The National Assembly disclosed this on Tuesday, during plenary, adding that out of 44 constitutional amendment bills, only 35 scaled through and have been passed by state assemblies.
The Senate on Tuesday asked the clerk to transmit 35 bills out of the 44 constitutional amendment bills to President Muhammadu Buhari for assent.
Reports held that among the proposed legislations not approved by the state assemblies are bills seeking financial and legislative autonomy for local governments.
The upper chamber also asked the remaining nine state Houses of Assembly that are yet to forward their resolutions on the constitution amendment bills to do so to fulfil their constitutionally imposed legislative obligation.
The Senate identified the state Houses of Assembly yet to forward their resolutions to the National Assembly as those of Gombe, Kebbi, Jigawa, Oyo, Sokoto, Zamfara, Kwara, Plateau, and Taraba states.
Meanwhile, the new amendment comes less than six months before the end of the tenure of the 9th National Assembly.
The leadership of the National Assembly recently lamented the delay by their counterparts in the states to consider and vote on the amendment bills sent to them in March 2022.
Several attempts had been made by the past assemblies to amend the 1999 Constitution but failed with huge sums voted for the exercise wasted.
Before the 9th Assembly, another attempt was made by the 8th Assembly. The immediate former Senate President, Dr Bukola Saraki, promised to rigorously work with his colleagues for the betterment of all Nigerians.
Available records showed that about 33 bills for constitutional review were available for review by the 8th Assembly, with 28 of them passed by the House. Out of this number, 17 got concurrence from the Senate, while four were passed with differences.
However, 17 bills were sent to the State Houses of Assembly for concurrence, by the provisions of the constitution.
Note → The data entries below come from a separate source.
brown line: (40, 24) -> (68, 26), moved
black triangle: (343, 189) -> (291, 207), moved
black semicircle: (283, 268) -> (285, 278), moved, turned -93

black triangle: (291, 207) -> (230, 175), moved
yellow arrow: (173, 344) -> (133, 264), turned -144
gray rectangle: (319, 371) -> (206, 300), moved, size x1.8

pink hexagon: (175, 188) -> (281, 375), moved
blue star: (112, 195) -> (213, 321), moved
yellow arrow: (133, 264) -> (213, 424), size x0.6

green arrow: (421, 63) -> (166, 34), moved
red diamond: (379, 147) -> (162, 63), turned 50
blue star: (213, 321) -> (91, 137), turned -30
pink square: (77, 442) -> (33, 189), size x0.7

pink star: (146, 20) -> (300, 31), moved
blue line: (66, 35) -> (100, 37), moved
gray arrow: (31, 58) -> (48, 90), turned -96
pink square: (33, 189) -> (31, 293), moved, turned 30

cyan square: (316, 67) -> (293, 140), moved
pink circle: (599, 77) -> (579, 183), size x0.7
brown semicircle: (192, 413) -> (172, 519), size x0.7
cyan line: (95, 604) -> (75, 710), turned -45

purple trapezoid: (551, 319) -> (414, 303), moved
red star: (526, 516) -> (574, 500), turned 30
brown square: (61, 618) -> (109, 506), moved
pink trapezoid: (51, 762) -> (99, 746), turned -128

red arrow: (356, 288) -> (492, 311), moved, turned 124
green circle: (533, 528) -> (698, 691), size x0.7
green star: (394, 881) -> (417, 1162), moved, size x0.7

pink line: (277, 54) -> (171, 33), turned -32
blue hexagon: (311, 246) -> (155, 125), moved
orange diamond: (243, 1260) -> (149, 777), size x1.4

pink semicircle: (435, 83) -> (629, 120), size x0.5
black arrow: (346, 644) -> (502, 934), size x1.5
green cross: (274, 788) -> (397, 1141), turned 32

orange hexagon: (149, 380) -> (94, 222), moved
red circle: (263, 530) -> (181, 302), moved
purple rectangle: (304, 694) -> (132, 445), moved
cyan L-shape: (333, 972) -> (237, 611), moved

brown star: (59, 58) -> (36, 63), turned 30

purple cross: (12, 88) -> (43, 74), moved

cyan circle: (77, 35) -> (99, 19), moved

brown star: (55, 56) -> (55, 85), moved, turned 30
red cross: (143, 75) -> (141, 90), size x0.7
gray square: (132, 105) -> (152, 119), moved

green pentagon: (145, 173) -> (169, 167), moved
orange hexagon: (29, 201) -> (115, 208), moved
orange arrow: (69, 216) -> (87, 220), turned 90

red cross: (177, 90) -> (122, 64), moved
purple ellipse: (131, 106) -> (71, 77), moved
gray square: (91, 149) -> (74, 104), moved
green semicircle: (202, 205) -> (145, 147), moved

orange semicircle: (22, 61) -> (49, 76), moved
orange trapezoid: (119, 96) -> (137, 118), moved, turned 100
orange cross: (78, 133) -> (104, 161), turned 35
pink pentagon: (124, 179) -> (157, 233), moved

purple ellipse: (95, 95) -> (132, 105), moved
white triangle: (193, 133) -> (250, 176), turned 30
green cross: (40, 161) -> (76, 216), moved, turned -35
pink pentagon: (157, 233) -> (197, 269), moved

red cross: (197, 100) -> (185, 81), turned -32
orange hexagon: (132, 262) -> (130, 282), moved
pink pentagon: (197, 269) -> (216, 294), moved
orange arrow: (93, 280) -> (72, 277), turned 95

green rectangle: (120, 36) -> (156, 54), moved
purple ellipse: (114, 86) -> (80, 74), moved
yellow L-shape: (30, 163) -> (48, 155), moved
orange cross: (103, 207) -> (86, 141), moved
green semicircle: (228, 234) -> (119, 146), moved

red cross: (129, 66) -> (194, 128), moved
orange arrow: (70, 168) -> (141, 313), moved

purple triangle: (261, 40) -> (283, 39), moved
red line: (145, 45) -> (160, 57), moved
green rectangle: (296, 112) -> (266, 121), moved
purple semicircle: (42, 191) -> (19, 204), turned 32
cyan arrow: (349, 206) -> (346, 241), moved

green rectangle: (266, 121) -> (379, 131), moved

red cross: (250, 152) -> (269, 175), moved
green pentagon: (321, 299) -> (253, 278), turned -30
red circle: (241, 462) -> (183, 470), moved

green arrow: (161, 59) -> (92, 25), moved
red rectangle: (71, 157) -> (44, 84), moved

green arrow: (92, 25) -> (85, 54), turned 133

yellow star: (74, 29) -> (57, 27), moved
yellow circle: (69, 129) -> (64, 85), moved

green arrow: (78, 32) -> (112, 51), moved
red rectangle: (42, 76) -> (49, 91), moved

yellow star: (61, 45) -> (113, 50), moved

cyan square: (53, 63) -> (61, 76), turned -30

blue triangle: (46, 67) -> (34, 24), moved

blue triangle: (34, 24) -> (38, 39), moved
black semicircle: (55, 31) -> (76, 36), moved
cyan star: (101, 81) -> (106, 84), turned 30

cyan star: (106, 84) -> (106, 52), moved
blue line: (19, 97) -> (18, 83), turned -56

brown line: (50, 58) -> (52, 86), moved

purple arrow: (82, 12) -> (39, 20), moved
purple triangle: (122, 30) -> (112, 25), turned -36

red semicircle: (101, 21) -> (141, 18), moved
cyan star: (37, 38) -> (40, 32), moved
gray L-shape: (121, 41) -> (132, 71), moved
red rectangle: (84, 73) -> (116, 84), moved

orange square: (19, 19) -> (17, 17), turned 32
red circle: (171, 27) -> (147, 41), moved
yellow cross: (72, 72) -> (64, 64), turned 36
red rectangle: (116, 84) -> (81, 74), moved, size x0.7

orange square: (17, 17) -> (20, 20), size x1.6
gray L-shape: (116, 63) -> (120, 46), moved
But 12 of these came back to the House ratified, while five, including the bill on local government autonomy, were rejected, having failed to receive the approval of two-thirds of the state assemblies.
Assuming office in June 2019, just like the past assemblies, the 9th assembly lawmakers in their legislative agenda promised to repeal the offending provisions encumbering the country’s democracy by reworking and giving Nigerians a progressive document, it could also fail to do so like the 8th Assembly.